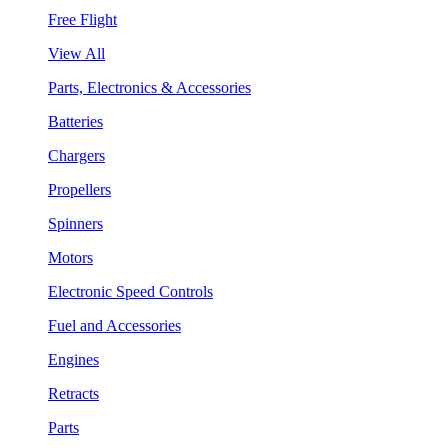
Free Flight
View All
Parts, Electronics & Accessories
Batteries
Chargers
Propellers
Spinners
Motors
Electronic Speed Controls
Fuel and Accessories
Engines
Retracts
Parts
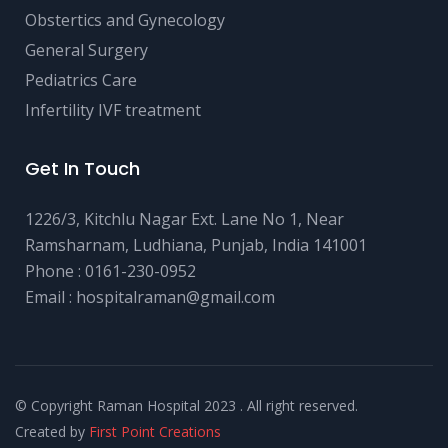
Obstertics and Gynecology
General Surgery
Pediatrics Care
Infertility IVF treatment
Get In Touch
1226/3, Kitchlu Nagar Ext. Lane No 1, Near
Ramsharnam, Ludhiana, Punjab, India 141001
Phone :
0161-230-0952
Email :
hospitalraman@gmail.com
© Copyright Raman Hospital 2023 . All right reserved.
Created by
First Point Creations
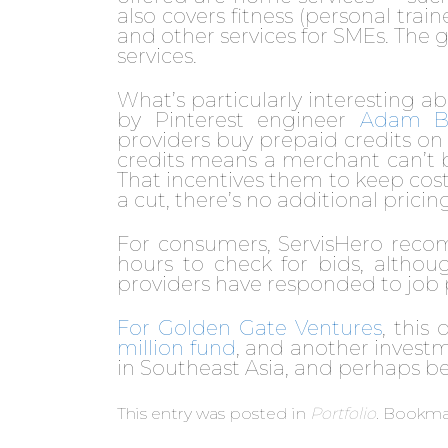
also covers fitness (personal tra
and other services for SMEs. The goa
services.
What’s particularly interesting 
by Pinterest engineer
Adam Bu
providers buy prepaid credits on t
credits means a merchant can’t b
That incentives them to keep cost
a cut, there’s no additional prici
For consumers, ServisHero reco
hours to check for bids, althou
providers have responded to job 
For Golden Gate Ventures
, this
million fund
, and another investm
in Southeast Asia, and perhaps b
This entry was posted in
Portfolio
. Bookma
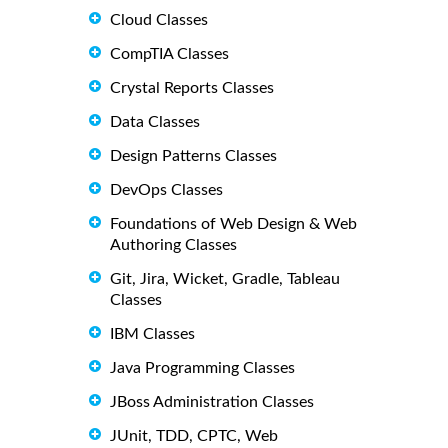
Cloud Classes
CompTIA Classes
Crystal Reports Classes
Data Classes
Design Patterns Classes
DevOps Classes
Foundations of Web Design & Web
Authoring Classes
Git, Jira, Wicket, Gradle, Tableau
Classes
IBM Classes
Java Programming Classes
JBoss Administration Classes
JUnit, TDD, CPTC, Web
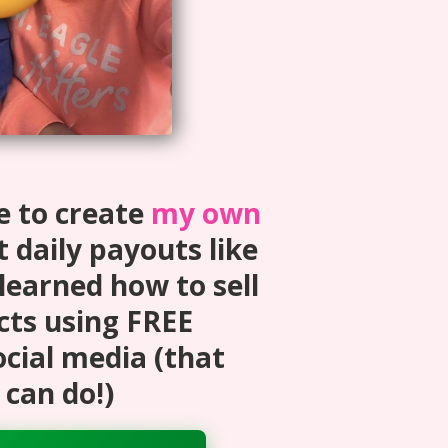
e to create
my own
 daily payouts like
 learned how to sell
cts using FREE
ocial media (that
can do!)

----

### WHAT IS BEING ASKED
What is needed is an exact printout of all the entries, without the pictures.

### COMPLETED TASK
Free Flight
View All
Parts, Electronics & Accessories
Batteries
Chargers
Propellers
Spinners
Motors
Electronic Speed Controls
Fuel and Accessories
Engines
Retracts
Parts
Obstertics and Gynecology
General Surgery
Pediatrics Care
Infertility IVF treatment
Get In Touch
1226/3, Kitchlu Nagar Ext. Lane No 1, Near
Ramsharnam, Ludhiana, Punjab, India 141001
Phone :
0161-230-0952
Email :
hospitalraman@gmail.com
© Copyright Raman Hospital 2023 . All right reserved.
Created by
First Point Creations
also covers fitness (personal tra
and other services for SMEs. The goa
services.
What’s particularly interesting 
by Pinterest engineer
Adam Bu
providers buy prepaid credits on t
credits means a merchant can’t b
That incentives them to keep cost
a cut, there’s no additional prici
For consumers, ServisHero reco
hours to check for bids, althou
providers have responded to job 
For Golden Gate Ventures
, this
million fund
, and another investm
in Southeast Asia, and perhaps b
This entry was posted in
Portfolio
. Bookma
Cloud Classes
CompTIA Classes
Crystal Reports Classes
Data Classes
Design Patterns Classes
DevOps Classes
Foundations of Web Design & Web
Authoring Classes
Git, Jira, Wicket, Gradle, Tableau
Classes
IBM Classes
Java Programming Classes
JBoss Administration Classes
JUnit, TDD, CPTC, Web
e to create
my own
 daily payouts like
 learned how to sell
cts using FREE
ocial media (that
can do!)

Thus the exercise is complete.